Community Spaces: The West Coker Village Hall, administered by the West Coker Commemoration Fund charity, provides a venue for a variety of events. Additionally, the Queen Elizabeth II Jubilee Pavilion, opened in November 2022 at the Recreation Ground on Halves Lane, offers a space for sports and community activities.

Media: The village benefits from a regular community publication, the Ropewalker, which keeps residents informed of local news and events.

Points of Interest:

- Dawe's Twineworks: This museum preserves the history of rope and twine production in West Coker, featuring working machinery and interactive exhibits.

- Hatherstone Wood: This small woodland was developed in 1999 as part of the Woodland Trust's "woodland on your doorstep" scheme.
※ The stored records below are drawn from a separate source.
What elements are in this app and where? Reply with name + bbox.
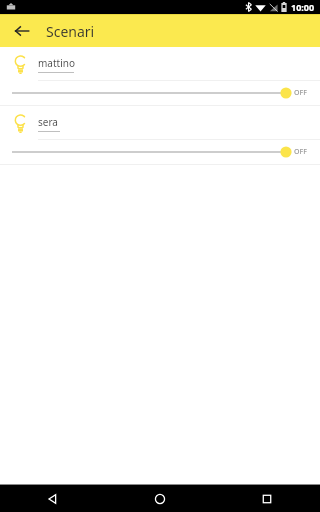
staticText: OFF: [294, 88, 307, 98]
staticText: OFF: [294, 147, 307, 157]
button[interactable]: Back: [0, 485, 106, 512]
button[interactable]: sera: [0, 106, 320, 139]
button[interactable]: Home: [106, 485, 213, 512]
button[interactable]: mattino: [0, 47, 320, 80]
button[interactable]: OFF: [0, 140, 320, 164]
staticText: mattino: [38, 56, 75, 70]
button[interactable]: Recent apps: [213, 485, 320, 512]
staticText: Scenari: [46, 22, 95, 41]
button[interactable]: Back: [8, 17, 36, 45]
staticText: sera: [38, 115, 58, 129]
button[interactable]: OFF: [0, 81, 320, 105]
staticText: 10:00: [291, 1, 315, 13]
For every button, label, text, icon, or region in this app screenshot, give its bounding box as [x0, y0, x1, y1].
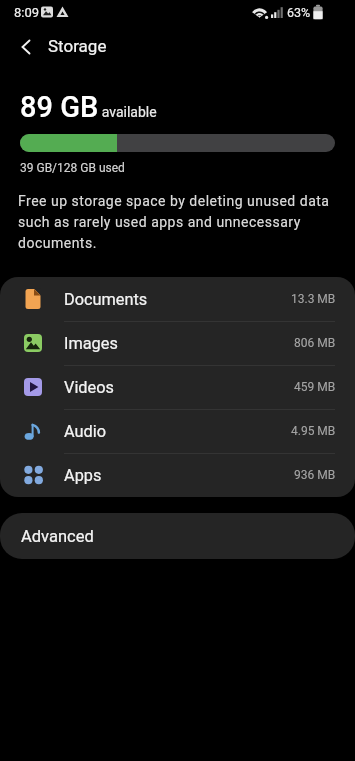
button[interactable]: Audio — [0, 409, 355, 453]
staticText: 89 GB available — [20, 90, 157, 124]
staticText: 39 GB/128 GB used — [20, 161, 125, 175]
button[interactable]: Advanced — [0, 513, 355, 559]
staticText: Audio — [64, 422, 106, 441]
button[interactable]: Apps — [0, 453, 355, 497]
staticText: 936 MB — [294, 468, 336, 482]
staticText: Advanced — [21, 527, 94, 546]
staticText: 806 MB — [294, 336, 336, 350]
staticText: Images — [64, 334, 118, 353]
staticText: 4.95 MB — [291, 424, 336, 438]
staticText: Videos — [64, 378, 114, 397]
button[interactable]: Documents — [0, 277, 355, 321]
button[interactable]: Images — [0, 321, 355, 365]
staticText: Free up storage space by deleting unused… — [18, 193, 330, 251]
staticText: 13.3 MB — [291, 292, 336, 306]
staticText: 8:09 — [14, 5, 40, 20]
staticText: 459 MB — [294, 380, 336, 394]
button[interactable]: Videos — [0, 365, 355, 409]
staticText: Documents — [64, 290, 148, 309]
staticText: Storage — [48, 36, 107, 56]
staticText: Apps — [64, 466, 102, 485]
staticText: 63% — [287, 5, 311, 20]
button[interactable] — [13, 33, 41, 61]
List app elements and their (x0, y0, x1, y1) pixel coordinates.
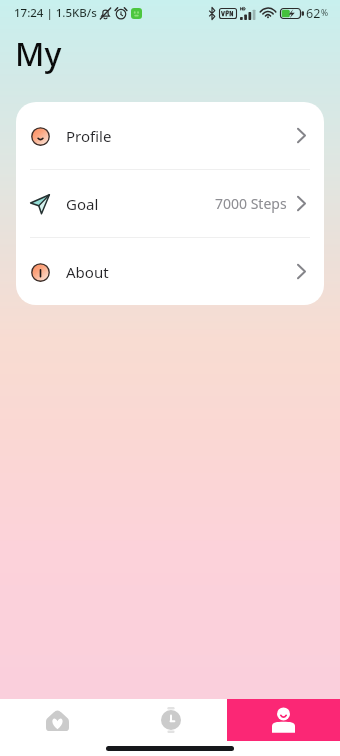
button[interactable]: Home (0, 699, 114, 741)
staticText: Goal (66, 194, 99, 214)
staticText: About (66, 262, 109, 282)
staticText: 62 (306, 5, 321, 22)
staticText: 17:24 | 1.5KB/s (14, 5, 97, 21)
button[interactable]: Profile (16, 102, 324, 169)
button[interactable]: Goal (16, 170, 324, 237)
button[interactable]: About (16, 238, 324, 305)
staticText: % (321, 7, 329, 19)
button[interactable]: Profile (227, 699, 340, 741)
button[interactable]: Timer (114, 699, 227, 741)
staticText: Profile (66, 126, 112, 146)
staticText: My (15, 32, 62, 76)
staticText: 7000 Steps (215, 194, 287, 213)
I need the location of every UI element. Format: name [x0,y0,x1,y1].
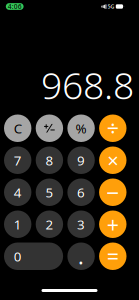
button[interactable]: × [99,146,126,174]
button[interactable]: % [67,114,95,142]
staticText: 2 [45,215,53,233]
staticText: = [107,242,119,270]
button[interactable]: 5 [36,178,63,206]
staticText: 0 [14,247,22,265]
button[interactable]: 9 [67,146,95,174]
button[interactable]: 1 [4,210,31,238]
button[interactable]: + [99,210,126,238]
staticText: 8 [45,151,53,169]
staticText: 5G [108,3,114,10]
button[interactable]: = [99,242,126,270]
staticText: 7 [14,151,22,169]
staticText: × [107,147,118,174]
button[interactable]: 6 [67,178,95,206]
staticText: 4 [14,183,22,201]
button[interactable]: 7 [4,146,31,174]
button[interactable]: ÷ [99,114,126,142]
staticText: 4:06 [8,2,22,11]
staticText: 1 [14,215,22,233]
staticText: ÷ [107,114,119,142]
staticText: 5 [45,183,53,201]
button[interactable]: 0 [4,242,63,270]
button[interactable]: C [4,114,31,142]
staticText: 3 [77,215,85,233]
staticText: 968.8 [41,60,134,110]
staticText: 6 [77,183,85,201]
staticText: + [107,210,119,238]
staticText: % [76,119,87,137]
button[interactable]: 8 [36,146,63,174]
staticText: . [78,242,84,270]
staticText: 9 [77,151,85,169]
button[interactable]: . [67,242,95,270]
button[interactable]: Plus minus [36,114,63,142]
button[interactable]: 4 [4,178,31,206]
staticText: C [14,119,22,137]
button[interactable]: − [99,178,126,206]
staticText: − [106,177,119,207]
button[interactable]: 3 [67,210,95,238]
button[interactable]: 2 [36,210,63,238]
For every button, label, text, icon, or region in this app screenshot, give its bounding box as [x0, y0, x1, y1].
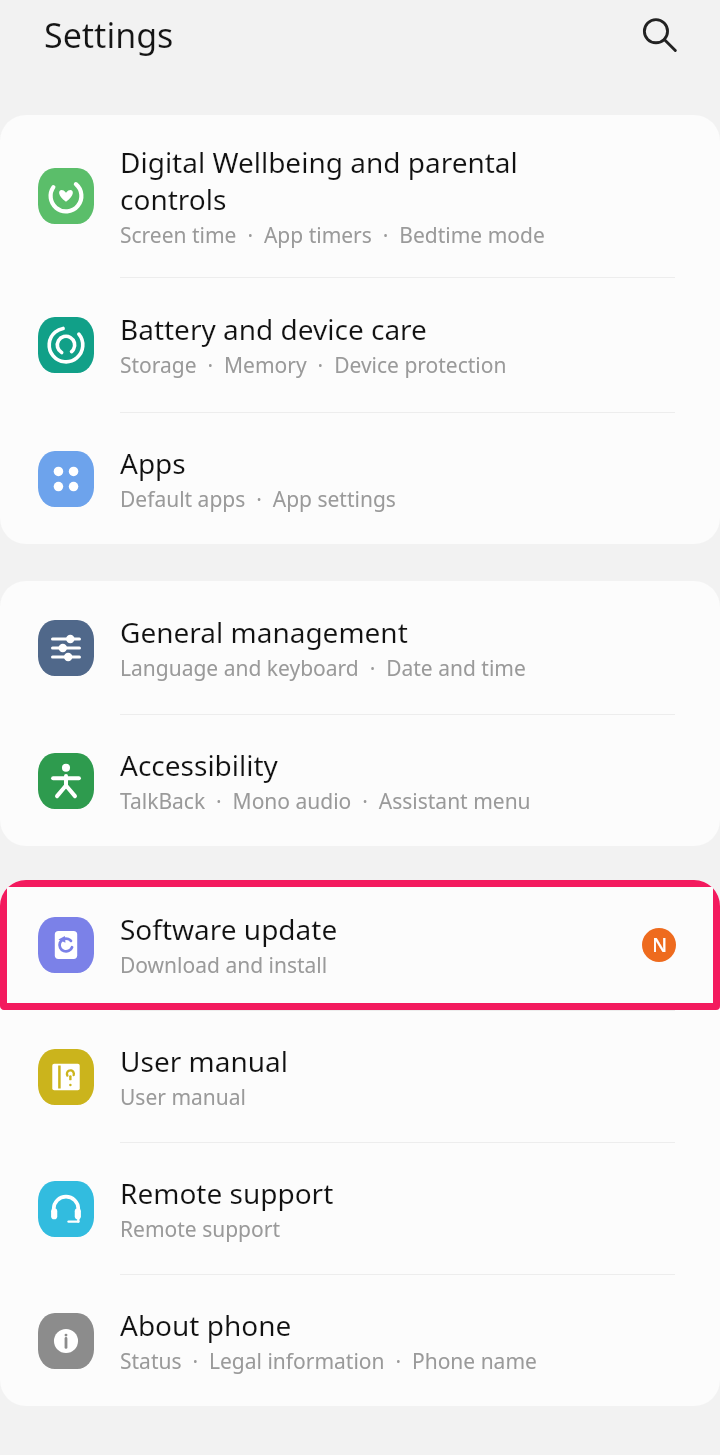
staticText: Screen time · App timers · Bedtime mode — [120, 221, 545, 250]
staticText: Accessibility — [120, 746, 278, 784]
button[interactable]: User manual — [0, 1011, 720, 1142]
staticText: General management — [120, 613, 408, 651]
button[interactable]: Search — [630, 6, 688, 64]
staticText: Remote support — [120, 1215, 280, 1244]
button[interactable]: Accessibility — [0, 715, 720, 846]
staticText: Settings — [44, 12, 174, 58]
staticText: User manual — [120, 1083, 246, 1112]
staticText: Storage · Memory · Device protection — [120, 351, 507, 380]
staticText: Status · Legal information · Phone name — [120, 1347, 537, 1376]
button[interactable]: About phone — [0, 1275, 720, 1406]
button[interactable]: Software update — [0, 880, 720, 1010]
button[interactable]: Battery and device care — [0, 278, 720, 412]
staticText: User manual — [120, 1042, 288, 1080]
button[interactable]: Remote support — [0, 1143, 720, 1274]
staticText: Download and install — [120, 951, 328, 980]
staticText: About phone — [120, 1306, 292, 1344]
staticText: Battery and device care — [120, 310, 427, 348]
button[interactable]: General management — [0, 581, 720, 714]
staticText: Software update — [120, 910, 338, 948]
staticText: Language and keyboard · Date and time — [120, 654, 526, 683]
staticText: N — [652, 932, 667, 958]
staticText: Remote support — [120, 1174, 334, 1212]
staticText: Apps — [120, 444, 186, 482]
button[interactable]: Apps — [0, 413, 720, 544]
staticText: Default apps · App settings — [120, 485, 396, 514]
button[interactable]: Digital Wellbeing and parental controls — [0, 115, 720, 277]
staticText: TalkBack · Mono audio · Assistant menu — [120, 787, 531, 816]
staticText: Digital Wellbeing and parental controls — [120, 143, 518, 218]
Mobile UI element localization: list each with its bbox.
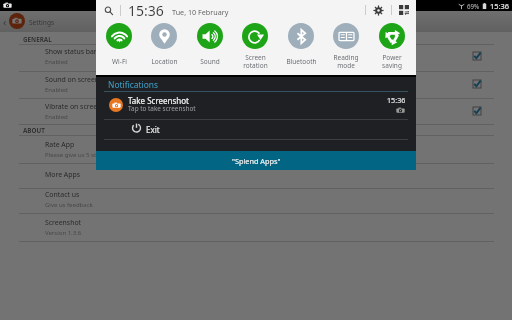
button[interactable]: Location bbox=[142, 23, 186, 69]
staticText: "Splend Apps" bbox=[232, 156, 281, 166]
button[interactable]: More Apps bbox=[0, 171, 512, 193]
other: Screenshot notification bbox=[3, 1, 12, 10]
staticText: Version 1.3.6 bbox=[45, 229, 82, 237]
staticText: Exit bbox=[146, 124, 160, 135]
staticText: Show status bar icon bbox=[45, 47, 113, 56]
staticText: Tap to take screenshot bbox=[128, 104, 196, 113]
staticText: Screen rotation bbox=[243, 53, 268, 70]
staticText: Reading mode bbox=[333, 53, 359, 70]
staticText: Enabled bbox=[45, 113, 68, 121]
button[interactable]: Screen rotation bbox=[233, 23, 277, 69]
button[interactable]: Show status bar icon bbox=[0, 48, 512, 70]
button[interactable]: "Splend Apps" bbox=[96, 151, 416, 170]
staticText: Rate App bbox=[45, 140, 75, 149]
button[interactable]: Bluetooth bbox=[279, 23, 323, 69]
button[interactable]: Power saving bbox=[370, 23, 414, 69]
staticText: Give us feedback bbox=[45, 201, 93, 209]
button[interactable]: Sound bbox=[188, 23, 232, 69]
staticText: Notifications bbox=[108, 79, 158, 90]
button[interactable]: Vibrate on screenshot bbox=[0, 103, 512, 125]
staticText: Location bbox=[151, 57, 178, 66]
staticText: 69% bbox=[467, 2, 480, 10]
staticText: ‹ bbox=[3, 14, 7, 29]
button[interactable]: Take Screenshot bbox=[96, 93, 416, 122]
staticText: Contact us bbox=[45, 190, 80, 199]
staticText: Tue, 10 February bbox=[172, 7, 229, 17]
staticText: Take Screenshot bbox=[128, 95, 190, 106]
button[interactable]: Sound on screenshot bbox=[0, 76, 512, 98]
staticText: Sound on screenshot bbox=[45, 75, 114, 84]
staticText: ABOUT bbox=[23, 126, 45, 135]
staticText: More Apps bbox=[45, 170, 80, 179]
button[interactable]: Rate App bbox=[0, 141, 512, 163]
staticText: 15:36 bbox=[387, 95, 406, 105]
button[interactable]: Exit bbox=[96, 120, 416, 139]
staticText: Enabled bbox=[45, 86, 68, 94]
button[interactable]: Wi-Fi bbox=[97, 23, 141, 69]
staticText: 15:36 bbox=[490, 1, 509, 11]
staticText: Power saving bbox=[382, 53, 402, 70]
staticText: Screenshot bbox=[45, 218, 82, 227]
button[interactable]: Search bbox=[104, 6, 113, 15]
button[interactable]: Settings bbox=[373, 5, 384, 16]
staticText: Wi-Fi bbox=[112, 57, 127, 66]
staticText: Vibrate on screenshot bbox=[45, 102, 116, 111]
staticText: Sound bbox=[200, 57, 220, 66]
staticText: GENERAL bbox=[23, 35, 52, 44]
button[interactable]: Reading mode bbox=[324, 23, 368, 69]
staticText: Enabled bbox=[45, 58, 68, 66]
button[interactable]: Edit quick settings bbox=[399, 5, 409, 15]
staticText: Settings bbox=[29, 18, 55, 27]
button[interactable]: Screenshot bbox=[0, 219, 512, 241]
staticText: Bluetooth bbox=[286, 57, 317, 66]
staticText: Please give us 5 stars bbox=[45, 151, 105, 159]
button[interactable]: App icon bbox=[9, 13, 25, 29]
staticText: 15:36 bbox=[128, 1, 164, 19]
button[interactable]: Contact us bbox=[0, 191, 512, 213]
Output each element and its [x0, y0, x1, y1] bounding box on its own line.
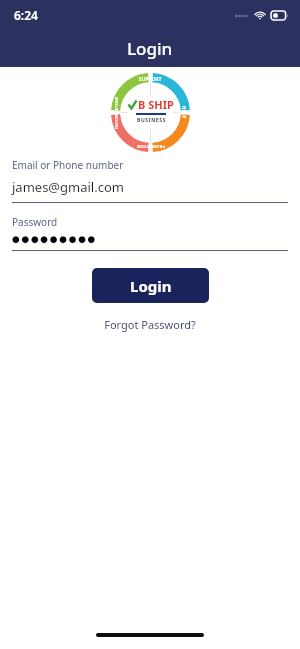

- West Coker Fen: A designated nature reserve, West Coker Fen provides habitat for a diverse range of flora and fauna, including rare orchids and wetland birds. It is a popular destination for nature enthusiasts and walkers.

== Literary Reference ==
West Coker is Thomas Hardy's Narrowbourne, and features in the story A Tragedy of Two Ambitions in his collection Life's Little Ironies published in 1894.

==Religious sites==
The Church of Saint Martin of Tours has 13th- or 14th-century origins but was mostly rebuilt in 1863-64. Within the church is a quarter of the carpet used at the Coronation of Queen Elizabeth II.

==Notable people==
- Lieutenant-Colonel Sir Matthew Nathan, GCMG (1862–1939) a British soldier and civil servant, who variously served as the governor of Sierra Leone, Gold Coast, Hong Kong, Natal and Queensland, died in the village.
- Lee Collins (1988-2021), professional footballer, notably for Port Vale and latterly captain of Yeovil Town died staying at the Lanes Hotel in the village.